Writer details trip across Columbia River Bar in new book
Published 8:30 am Wednesday, June 7, 2023
- Three of Randall Sullivan’s books have been nominated for the Pulitzer Prize.
A new book by Randall Sullivan examines the notorious waterways at the mouth of the Columbia River.
“Graveyard of the Pacific,” published by Atlantic Monthly Press, combines maritime history, adventure journalism and memoir to comb through the depths of the Columbia River Bar, one of the most infamous stretches of water in the world.
But this did not deter Sullivan, who endeavored to cross the bar with a friend in a two-man kayak, just shy of their 70th birthdays.
Two thousand ships have been wrecked on the bar since the first European vessels attempted to cross in 1792. For decades, ships continued to make the bar crossing with great peril, first with Native guides. As Europeans settled in the Northwest, they displaced coastal Indigenous tribes and transformed the river into the hub of a booming region.
Since then, the commercial importance of the Columbia River has only grown, and despite the construction of jetties on either side, the bar remains treacherous.
Sullivan and his friend’s plan to cross the Columbia River Bar by kayak was met with skepticism and concern. But on a clear July day, when the tides and weather aligned, the two embarked.
As they plunged through the currents that had taken so many lives, Sullivan commemorated the brave sailors that made the crossing before him — including his abusive father, a sailor who also once dared to cross the bar.
With exhaustive research and a propulsive narrative, “Graveyard of the Pacific” follows historical shipwrecks through the moment-by-moment details that often determined whether sailors would live or die, exposing how boats, sailors and navigation have changed over the decades.
As he makes his way across the bar, floating above the wrecks and across the same currents that have taken so many lives, Sullivan faces the past, in his own life and on the Columbia River Bar.
“The Columbia Bar has loomed large in my imagination since I was a young boy,” Sullivan said. “My father had been a sailor and his most frightening experience at sea had taken place there, so as a kid, I thought of it as a terrifying and epic place.”

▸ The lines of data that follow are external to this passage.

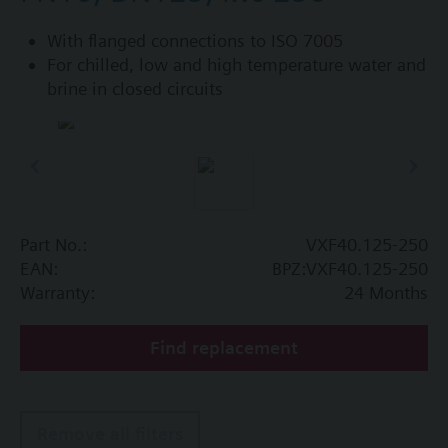
With flanged connections to ISO 7005
For chilled, low and high temperature water and
brine in closed circuits
Part No.:
VXF40.125-250
EAN:
BPZ:VXF40.125-250
Warranty:
24 Months
Find replacement
Remove all filters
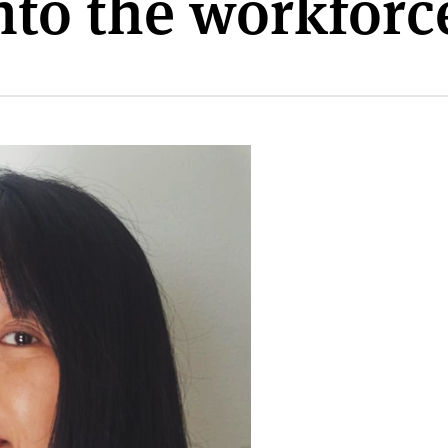
into the workforc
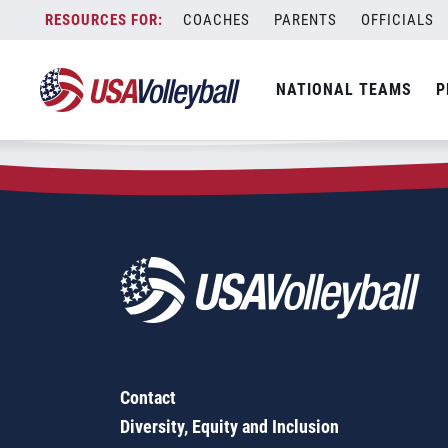
Zip Code:
10598
Skip
COACHES
PARENTS
OFFICIALS
Sorry, no results were found.
to
content
SEARCH
NATIONAL TEAMS
P
FOR:
Contact
Diversity, Equity and Inclusion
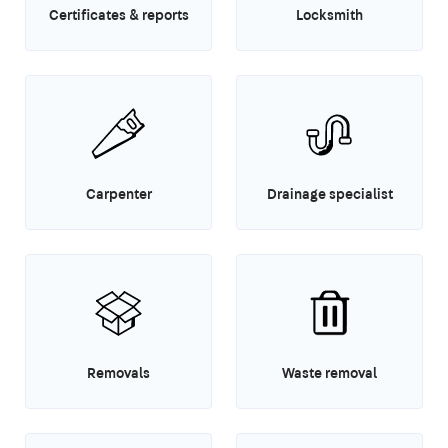
Certificates & reports
Locksmith
Carpenter
Drainage specialist
Removals
Waste removal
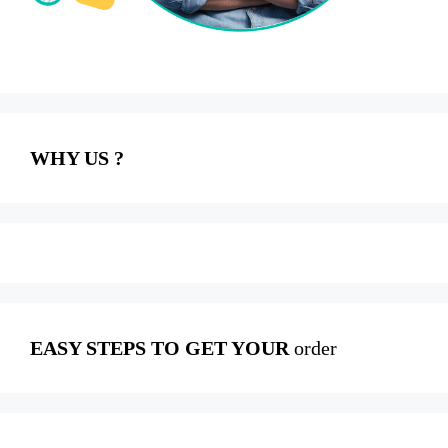
WHY US ?
EASY STEPS TO GET YOUR
order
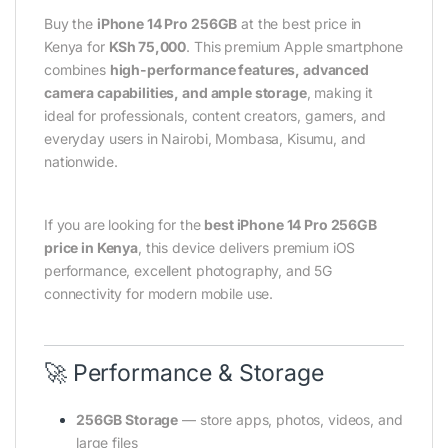
Buy the
iPhone 14 Pro 256GB
at the best price in
Kenya for
KSh 75,000
. This premium Apple smartphone
combines
high-performance features, advanced
camera capabilities, and ample storage
, making it
ideal for professionals, content creators, gamers, and
everyday users in Nairobi, Mombasa, Kisumu, and
nationwide.
If you are looking for the
best iPhone 14 Pro 256GB
price in Kenya
, this device delivers premium iOS
performance, excellent photography, and 5G
connectivity for modern mobile use.
🚀 Performance & Storage
256GB Storage
— store apps, photos, videos, and
large files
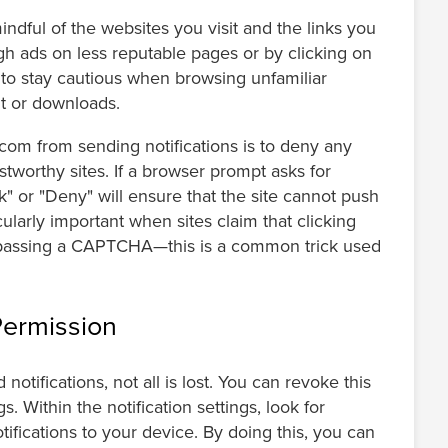
dful of the websites you visit and the links you
gh ads on less reputable pages or by clicking on
 to stay cautious when browsing unfamiliar
nt or downloads.
om from sending notifications is to deny any
stworthy sites. If a browser prompt asks for
ck" or "Deny" will ensure that the site cannot push
ularly important when sites claim that clicking
bypassing a CAPTCHA—this is a common trick used
Permission
otifications, not all is lost. You can revoke this
. Within the notification settings, look for
ifications to your device. By doing this, you can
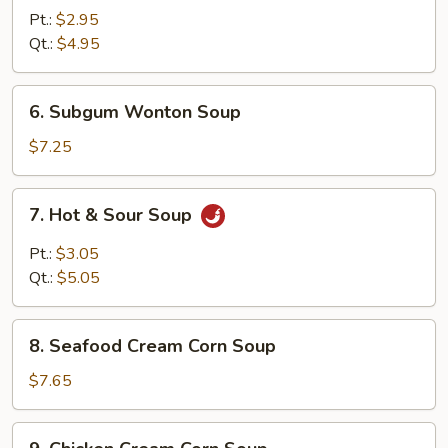
Rice
Pt.:
$2.95
Soup
Qt.:
$4.95
6.
6. Subgum Wonton Soup
Subgum
Wonton
$7.25
Soup
7.
7. Hot & Sour Soup
Hot
&
Pt.:
$3.05
Sour
Qt.:
$5.05
Soup
8.
8. Seafood Cream Corn Soup
Seafood
Cream
$7.65
Corn
Soup
9.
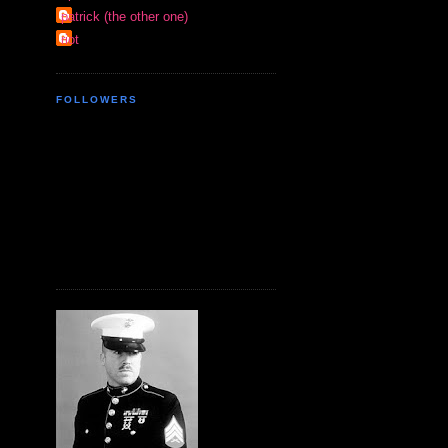
patrick (the other one)
riot
FOLLOWERS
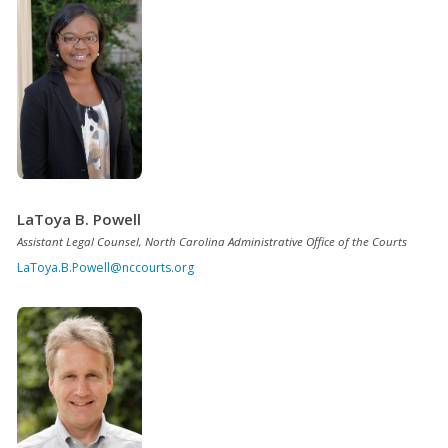
LaToya B. Powell
Assistant Legal Counsel, North Carolina Administrative Office of the Courts
LaToya.B.Powell@nccourts.org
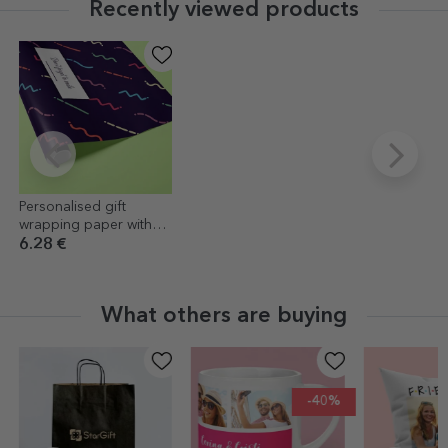
Recently viewed products
Personalised gift
wrapping paper with
text in a border, dark
6.28 €
purple background
What others are buying
-40%
-40%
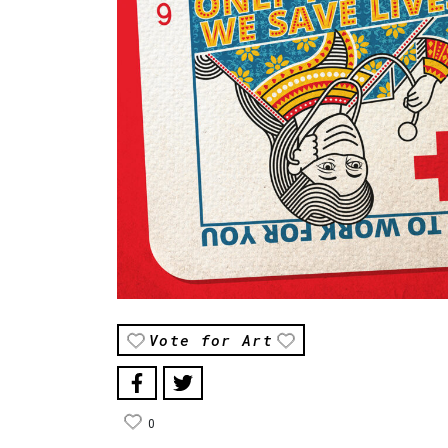
Vote for Art
0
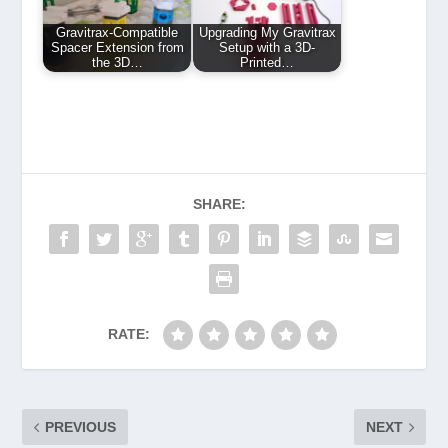
Gravitrax-Compatible
Upgrading My Gravitrax
Spacer Extension from
Setup with a 3D-
the 3D…
Printed…
SHARE:
RATE:
PREVIOUS
NEXT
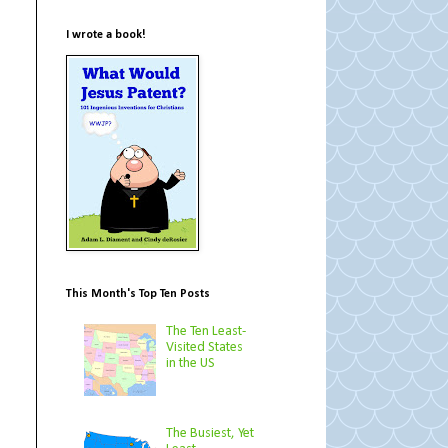
I wrote a book!
This Month's Top Ten Posts
The Ten Least-
Visited States
in the US
The Busiest, Yet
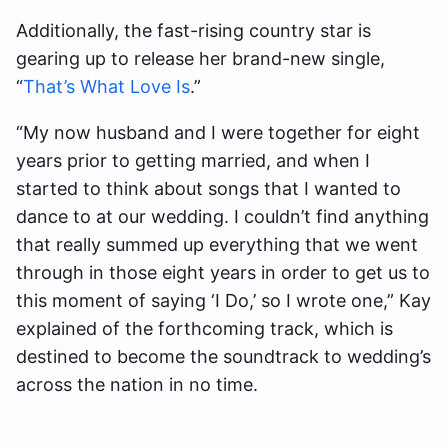
Additionally, the fast-rising country star is
gearing up to release her brand-new single,
“
That’s What Love Is
.”
“My now husband and I were together for eight
years prior to getting married, and when I
started to think about songs that I wanted to
dance to at our wedding. I couldn’t find anything
that really summed up everything that we went
through in those eight years in order to get us to
this moment of saying ‘I Do,’ so I wrote one,” Kay
explained of the forthcoming track, which is
destined to become the soundtrack to wedding’s
across the nation in no time.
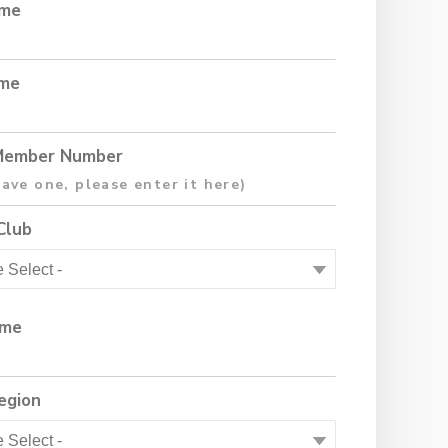
ame
ame
ember Number
Club
ame
egion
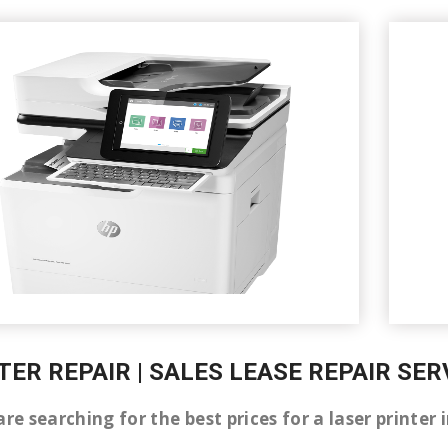
TER REPAIR | SALES LEASE REPAIR SER
are searching for the best prices for a laser printer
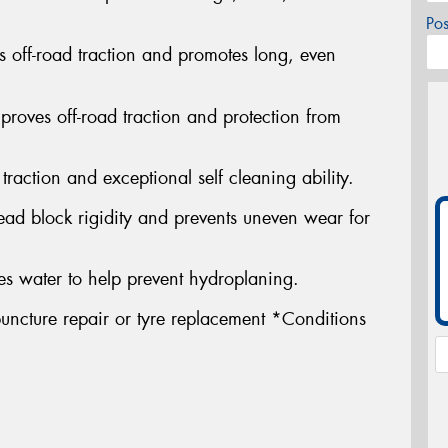
Po
s off-road traction and promotes long, even
proves off-road traction and protection from
traction and exceptional self cleaning ability.
ead block rigidity and prevents uneven wear for
s water to help prevent hydroplaning.
uncture repair or tyre replacement *Conditions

Sullivan grew up and left the Oregon Coast behind for New York City and Los Angeles, where he had a remarkable career as a journalist and writer. He wrote for decades for Rolling Stone, worked on a network show and served as a war correspondent in Bosnia. Three of his books have been nominated for the Pulitzer Prize.
However, none of his previous work required the personal vulnerability of this current project, he said. When Sullivan moved back to the Oregon Coast later in life, he found his mind returning to the treacherous Columbia River Bar, as if pulled by the tides.
He had long wanted to write about a close friend, Ray, who had experienced a parallel childhood of physical abuse and a resulting twin desire to exert mastery over the physical elements in extreme situations.
The threads of a story began to weave themselves together in Sullivan’s imagination, one that would connect the history of the bar, Ray’s shared friendship and thirst for adventure and catastrophes long buried in the depths of the past.
The first draft of the book focused more on Ray’s childhood than Sullivan’s, but his editor told him to go back and expand the most personal sections. Sullivan returned to the manuscript in what he said was some of the most emotional and difficult writing of his life.
Ultimately, he sought to present a loving but truthful portrait of a fraught relationship with his father, realizing as he did so that he was telling a common story for men of his generation.
“Many baby boomers,” Sullivan said, “were raised by men who were violent with them. They were shaped by that violence but chose not to continue it. They broke the cycle and learned how to separate the toxic from the masculine.”
Sullivan’s book, in many ways, is a meditation on this very separation. “Of all my books,” Sullivan said, “this is the most personal and the most true.”
By Randall Sullivan
Atlantic Monthly Press – 272 pp — $30
Astoria Library talk and signing at 6 p.m. June 29, signing party at By The Way in Gearhart from 4 to 6 p.m. July 1 and signing from 2 to 4 p.m. at Cannon Beach Book Co.